Directions for this task |
Search the listing below for the word "Android", and copy every line in which it turns up.

--------------------------------

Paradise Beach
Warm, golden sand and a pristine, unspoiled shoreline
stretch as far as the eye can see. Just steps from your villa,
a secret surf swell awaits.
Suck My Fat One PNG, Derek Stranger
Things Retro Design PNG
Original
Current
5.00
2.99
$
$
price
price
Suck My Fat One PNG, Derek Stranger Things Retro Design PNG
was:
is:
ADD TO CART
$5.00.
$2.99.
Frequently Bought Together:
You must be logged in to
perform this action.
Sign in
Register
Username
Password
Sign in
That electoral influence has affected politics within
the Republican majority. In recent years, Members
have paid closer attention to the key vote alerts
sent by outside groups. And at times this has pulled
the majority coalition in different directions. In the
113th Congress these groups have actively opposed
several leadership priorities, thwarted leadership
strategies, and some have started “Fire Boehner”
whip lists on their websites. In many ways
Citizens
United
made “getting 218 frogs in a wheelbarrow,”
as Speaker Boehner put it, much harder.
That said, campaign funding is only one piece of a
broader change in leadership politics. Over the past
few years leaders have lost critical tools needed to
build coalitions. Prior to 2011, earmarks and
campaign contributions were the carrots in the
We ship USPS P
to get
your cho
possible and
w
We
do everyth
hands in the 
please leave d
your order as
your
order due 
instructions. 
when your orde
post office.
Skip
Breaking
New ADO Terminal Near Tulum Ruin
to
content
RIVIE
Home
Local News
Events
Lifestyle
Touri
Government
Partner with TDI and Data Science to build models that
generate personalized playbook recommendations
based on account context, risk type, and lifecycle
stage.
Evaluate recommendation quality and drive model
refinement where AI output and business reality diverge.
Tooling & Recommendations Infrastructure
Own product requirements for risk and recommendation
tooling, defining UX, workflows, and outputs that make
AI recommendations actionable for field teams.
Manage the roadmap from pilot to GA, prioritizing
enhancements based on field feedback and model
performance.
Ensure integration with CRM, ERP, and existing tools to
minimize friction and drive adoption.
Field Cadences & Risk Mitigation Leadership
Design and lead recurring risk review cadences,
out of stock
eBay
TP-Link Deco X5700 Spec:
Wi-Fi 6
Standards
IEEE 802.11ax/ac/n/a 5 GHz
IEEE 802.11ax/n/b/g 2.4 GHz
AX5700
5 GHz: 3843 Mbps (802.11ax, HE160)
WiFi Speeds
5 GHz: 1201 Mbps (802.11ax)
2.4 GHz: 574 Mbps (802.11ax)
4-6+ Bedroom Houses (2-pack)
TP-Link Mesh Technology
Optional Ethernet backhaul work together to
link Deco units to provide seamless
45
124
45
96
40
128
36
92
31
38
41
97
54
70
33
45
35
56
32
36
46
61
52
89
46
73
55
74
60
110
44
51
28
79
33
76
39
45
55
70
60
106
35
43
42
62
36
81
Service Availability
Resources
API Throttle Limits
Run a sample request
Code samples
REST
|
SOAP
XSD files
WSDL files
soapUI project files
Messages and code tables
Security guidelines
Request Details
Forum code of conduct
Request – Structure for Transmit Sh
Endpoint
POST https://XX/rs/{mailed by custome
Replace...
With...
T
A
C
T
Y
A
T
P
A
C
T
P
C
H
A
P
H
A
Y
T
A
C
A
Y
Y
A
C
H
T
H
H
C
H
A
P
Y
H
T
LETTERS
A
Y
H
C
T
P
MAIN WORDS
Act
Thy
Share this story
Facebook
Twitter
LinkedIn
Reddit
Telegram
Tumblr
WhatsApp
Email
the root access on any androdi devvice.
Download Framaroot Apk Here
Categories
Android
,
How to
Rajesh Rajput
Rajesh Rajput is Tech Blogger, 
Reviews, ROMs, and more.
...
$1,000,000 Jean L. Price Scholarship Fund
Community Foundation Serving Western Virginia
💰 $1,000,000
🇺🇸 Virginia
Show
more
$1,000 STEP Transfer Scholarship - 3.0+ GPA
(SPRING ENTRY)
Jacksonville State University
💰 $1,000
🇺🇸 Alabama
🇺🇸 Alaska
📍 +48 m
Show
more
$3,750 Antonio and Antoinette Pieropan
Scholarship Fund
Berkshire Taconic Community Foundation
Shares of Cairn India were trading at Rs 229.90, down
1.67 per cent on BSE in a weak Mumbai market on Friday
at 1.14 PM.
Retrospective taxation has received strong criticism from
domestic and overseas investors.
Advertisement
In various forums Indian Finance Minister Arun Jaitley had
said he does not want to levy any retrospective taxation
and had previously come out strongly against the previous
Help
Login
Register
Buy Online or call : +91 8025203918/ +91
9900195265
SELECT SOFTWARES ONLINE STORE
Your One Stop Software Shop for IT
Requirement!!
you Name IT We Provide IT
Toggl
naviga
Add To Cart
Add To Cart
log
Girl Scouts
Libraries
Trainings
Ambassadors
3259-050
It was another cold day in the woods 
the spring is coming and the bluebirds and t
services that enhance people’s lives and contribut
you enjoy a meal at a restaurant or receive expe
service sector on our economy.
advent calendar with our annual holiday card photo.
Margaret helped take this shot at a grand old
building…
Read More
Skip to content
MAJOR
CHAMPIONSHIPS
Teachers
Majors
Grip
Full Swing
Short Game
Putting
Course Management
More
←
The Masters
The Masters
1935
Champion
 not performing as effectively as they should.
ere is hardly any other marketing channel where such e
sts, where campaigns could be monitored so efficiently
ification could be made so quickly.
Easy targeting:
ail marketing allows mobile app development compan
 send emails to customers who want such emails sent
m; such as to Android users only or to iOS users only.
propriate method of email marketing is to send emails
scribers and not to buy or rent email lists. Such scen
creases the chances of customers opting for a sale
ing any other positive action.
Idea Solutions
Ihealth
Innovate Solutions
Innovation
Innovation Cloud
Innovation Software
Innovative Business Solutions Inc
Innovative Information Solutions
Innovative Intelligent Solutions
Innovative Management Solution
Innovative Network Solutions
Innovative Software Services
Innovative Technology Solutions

--------------------------------

Your solution |
Android
m; such as to Android users only or to iOS users only.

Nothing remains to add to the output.